We believe that correlating spectroscopic readouts with super-resolved microscopy of nanostructure can provide useful approaches to study biological function. In particular, combining FRET with SRM can provide information concerning molecular function over a range of scales down to <10 nm. FLIM can provide robust readouts of FRET and of changes in tissue matrix components and cellular metabolic processes, which could be interesting to localise, e.g., to specific cellular compartments, with the precision of SRM. Unfortunately, however, the requirements of FLIM for specialised detectors and significantly increased number of detected photons present challenges when directly integrating FLIM with SRM. We therefore believe that parallel application of FLIM and SRM techniques represents a promising approach since both can be used without compromise—providing that the fluorophores have appropriate properties.
We have demonstrated the combination of super-resolved imaging using SIM with wide-field (optically sectioned) FLIM for the first time, here enabling images of cellular nanostructure to be correlated with FRET read out using FLIM. For both these wide-field imaging techniques, the excitation intensities and acquisition times required are compatible with live cell imaging. Our experience is that the FLIM results in significantly less photobleaching that the SIM, which we found to be challenging when imaging samples labelled with fluorescent proteins. The use of dye-based fluorophores, including in combination with genetically expressed tags such as SNAP-tags, provides superior performance for both FLIM and SIM.

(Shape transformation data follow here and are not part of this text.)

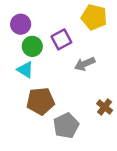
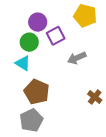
purple circle: (21, 24) -> (38, 22), moved
brown pentagon: (40, 101) -> (37, 92), turned 30
gray pentagon: (66, 126) -> (31, 120), moved

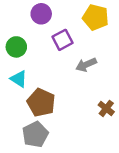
purple circle: (38, 22) -> (41, 14), moved
green circle: (29, 42) -> (16, 47), moved
cyan triangle: (23, 63) -> (19, 79), moved

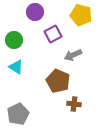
brown pentagon: (41, 103) -> (58, 81), moved
brown cross: (106, 108) -> (74, 104), moved, turned -32
gray pentagon: (35, 134) -> (18, 114), moved

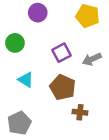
purple square: (53, 34) -> (62, 53), moved
gray arrow: (73, 55) -> (92, 59), moved
cyan triangle: (16, 67) -> (26, 80), moved

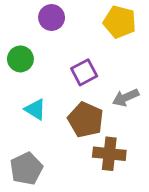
gray arrow: (92, 59) -> (126, 97), moved
brown cross: (80, 112) -> (109, 154), size x1.5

We note that the FLIM data we present here is not super-resolved but is mapped onto the super-resolved (SIM) intensity images of nanostructure. Accordingly, in the SIM + FLIM image the false-colour encoding lifetime that is applied to a super-resolved structure is not strictly related to the structure itself, since it could be affected by the lifetimes of nearby structures that are within the point spread function of the FLIM image. However, it can provide (diffraction-limited) information about local molecular function that may not be available in the SIM image. This can permit changes in nanostructure to be correlated with variations in molecular function, for example, read out via a FRET sensor. Alternatively, the FLIM images could guide further investigation of the super-resolved nanostructure. For samples of “slowly spatially varying” photophysical changes that are constant in lifetime within the resolution of the confocal FLIM microscope, the true lifetime of the nanostructures would be reported. It could be possible to advance this approach by developing a more sophisticated image analysis approach to use the SIM intensity data with the FLIM data to reconstruct truly super-resolved lifetime maps reporting lifetime variations between pixels in the SIM image. This would be analogous to deconvolution—and would be subject to similar trade-offs, limitations, and pitfalls. Using fluorophores of known lifetimes and/or using global fitting approaches, e.g., for FRET, could simplify this process.